Shipman alegou que ela era uma toxicodependente, o que tentou provar com documentos médicos elaborados por si — mas os documentos, quando analisados, mostraram à polícia que tinham sido escritos pelo médico depois da morte de Grundy. Harold Shipman foi preso dois meses depois do homicídio e na sua casa foi encontrada uma máquina de escrever que correspondia à que tinha sido usada para redigir o testamento falsificado.

Depois deste crime, a polícia lançou uma investigação a outros casos em que Shipman tinha confirmado as mortes, e descobriram um padrão: o uso de substâncias potencialmente letais, a assinatura das certidões de óbito e a falsificação de registos médicos que indicava que eles estavam em más condições de saúde.

Depois disso, o médico foi acusado de 15 homicídios por injeção letal, ocorridos entre 1995 e 1998, pelos quais foi condenado a prisão perpétua em 1999. Harold Shipman sempre negou todas as acusações e nunca falou em público sobre os crimes — nunca houve qualquer explicação.

Ao longo dos anos seguintes, foram feitas mais investigações e descobriram-se muito mais casos de assassinato.

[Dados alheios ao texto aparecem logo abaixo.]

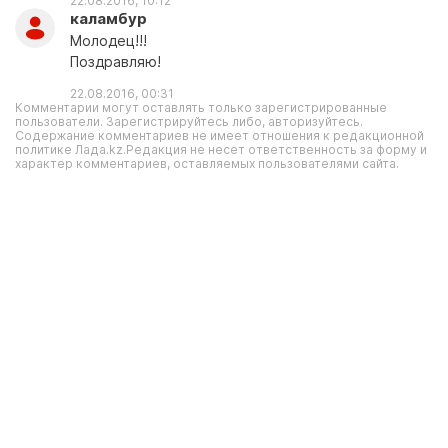
22.08.2016, 10:12
каламбур
Молодец!!!
Поздравляю!
22.08.2016, 00:31
Комментарии могут оставлять только зарегистрированные
пользователи. Зарегистрируйтесь либо, авторизуйтесь.
Содержание комментариев не имеет отношения к редакционной
политике Лада.kz.Редакция не несет ответственность за форму и
характер комментариев, оставляемых пользователями сайта.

Harold Shipman teria morto pelo menos 215 vítimas — um número que pode ascender a várias outras dezenas de casos que não se conseguiu confirmar. Tendo em conta estes números e os registos disponíveis, é o serial killer com mais vítimas de sempre.

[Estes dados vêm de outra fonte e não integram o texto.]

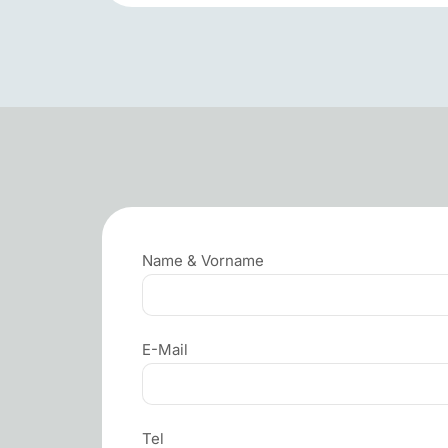
Name & Vorname
E-Mail
Tel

Em 2004, na véspera do seu 58.º aniversário, o médico suicidou-se na prisão — enforcou-se com os lençóis da cama, que prendeu às grades da cela.

O documentário tem entrevistas com alguns familiares das vítimas e com o único psiquiatra que alguma vez o avaliou, um colega seu do Hospital Pontefract — onde terá começado os homicídios. A produção tem reconstituições de vários dos seus crimes, em particular as 12 pessoas que assassinou no mesmo edifício.

O primeiro episódio começa por mostrar como Shipman era um médico conceituado, alguém em quem os pacientes confiavam, antes de relatar os crimes. O segundo capítulo já se foca em como na vila de Hyde, onde trabalhou desde o final dos anos 70 até aos anos 90, todos ficaram chocados com as descobertas — que só ficaram mais graves ao longo dos anos e que obrigaram à exumação de várias vítimas para descobrir o rasto do assassino.